Task statement → Taking the entries below, transcribe only the lines starting with the one with "現在ご利用いただけます。" and going on through the one with "速を走る高速バスの車内で、", exactly as written, without the pictures.

Recorded data →
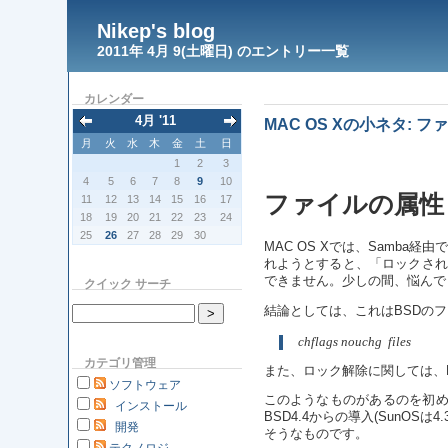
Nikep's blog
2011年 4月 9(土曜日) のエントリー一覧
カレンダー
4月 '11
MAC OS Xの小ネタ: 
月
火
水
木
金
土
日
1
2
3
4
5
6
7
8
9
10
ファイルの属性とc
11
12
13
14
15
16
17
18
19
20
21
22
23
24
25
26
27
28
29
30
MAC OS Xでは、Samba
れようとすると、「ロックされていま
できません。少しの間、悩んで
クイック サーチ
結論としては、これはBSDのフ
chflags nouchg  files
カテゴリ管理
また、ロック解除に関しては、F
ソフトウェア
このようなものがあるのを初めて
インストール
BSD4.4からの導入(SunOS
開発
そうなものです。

--

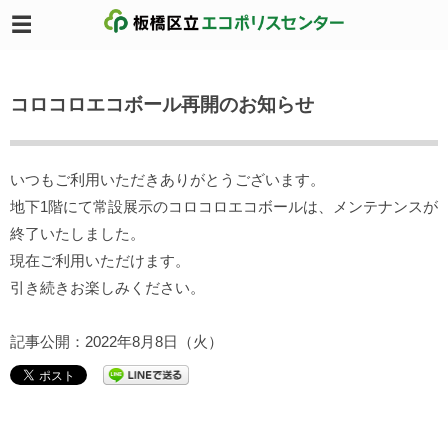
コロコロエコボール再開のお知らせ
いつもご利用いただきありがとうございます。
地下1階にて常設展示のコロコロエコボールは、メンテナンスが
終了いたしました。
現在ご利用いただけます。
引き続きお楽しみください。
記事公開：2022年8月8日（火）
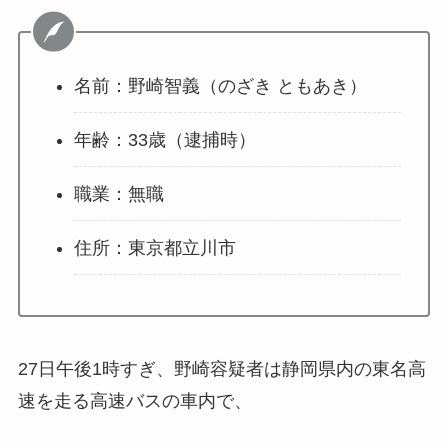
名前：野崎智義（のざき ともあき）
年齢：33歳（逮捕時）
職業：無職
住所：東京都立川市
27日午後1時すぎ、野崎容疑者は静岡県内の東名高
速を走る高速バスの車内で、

Result below →
現在ご利用いただけます。
引き続きお楽しみください。
記事公開：2022年8月8日（火）
名前：野崎智義（のざき ともあき）
年齢：33歳（逮捕時）
職業：無職
住所：東京都立川市
27日午後1時すぎ、野崎容疑者は静岡県内の東名高
速を走る高速バスの車内で、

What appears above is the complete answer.